# Extracted material
↓↓↓

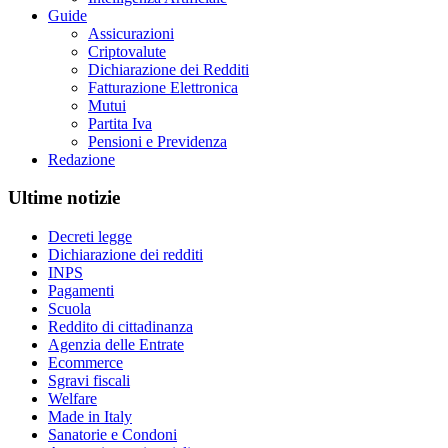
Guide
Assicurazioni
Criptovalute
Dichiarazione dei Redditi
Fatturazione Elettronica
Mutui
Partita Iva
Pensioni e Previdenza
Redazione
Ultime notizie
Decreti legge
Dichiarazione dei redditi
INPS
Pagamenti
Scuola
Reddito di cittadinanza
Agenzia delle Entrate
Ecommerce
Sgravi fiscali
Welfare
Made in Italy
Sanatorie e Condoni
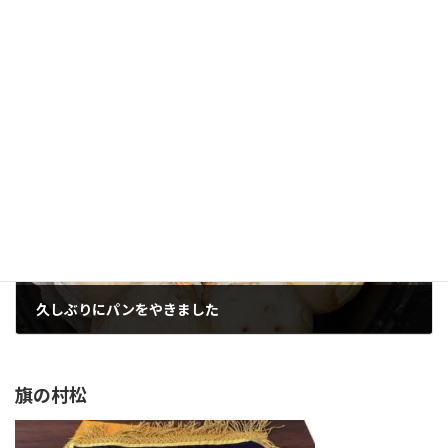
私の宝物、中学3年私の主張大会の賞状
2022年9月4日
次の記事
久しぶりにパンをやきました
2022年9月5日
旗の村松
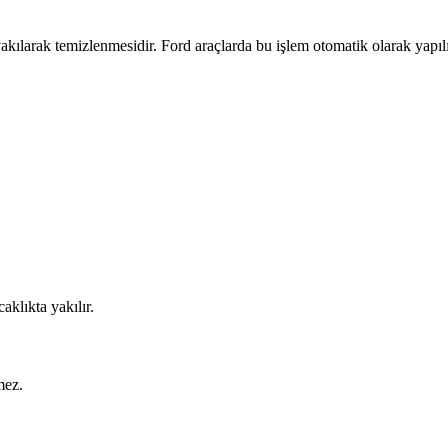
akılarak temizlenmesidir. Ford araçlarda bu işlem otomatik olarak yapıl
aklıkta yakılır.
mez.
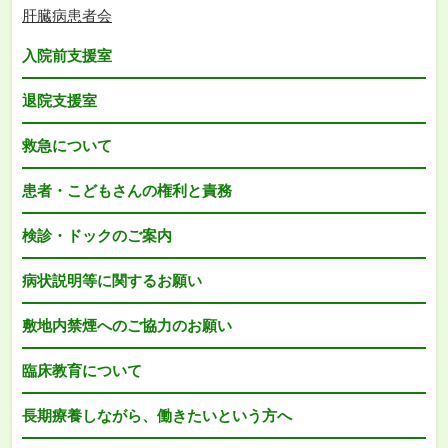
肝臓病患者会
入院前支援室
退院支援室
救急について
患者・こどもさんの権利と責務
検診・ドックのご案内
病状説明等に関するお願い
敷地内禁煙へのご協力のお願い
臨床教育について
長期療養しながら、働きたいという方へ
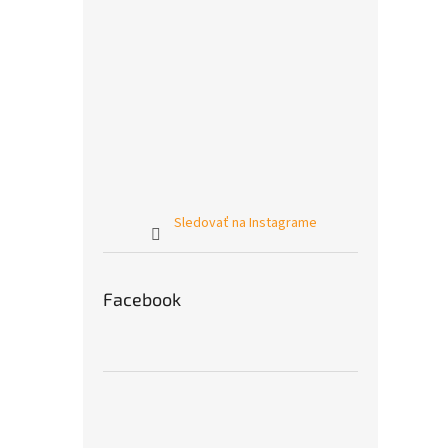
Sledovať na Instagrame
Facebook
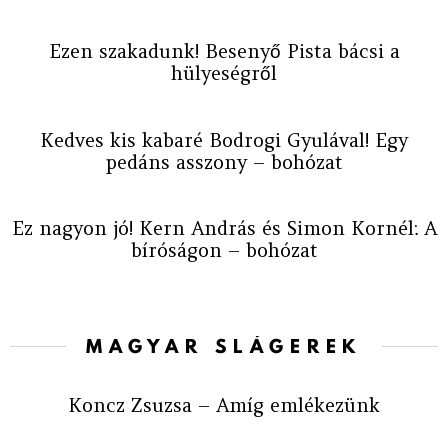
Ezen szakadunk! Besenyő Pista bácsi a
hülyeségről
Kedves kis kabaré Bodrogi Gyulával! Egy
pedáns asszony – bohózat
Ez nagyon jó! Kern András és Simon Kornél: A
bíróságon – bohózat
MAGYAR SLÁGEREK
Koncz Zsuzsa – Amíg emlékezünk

↑↑↑

# What is needed
Show all lines from the records above where the word "Dichiarazione" occurs.

# Completed exercise
Dichiarazione dei Redditi
Dichiarazione dei redditi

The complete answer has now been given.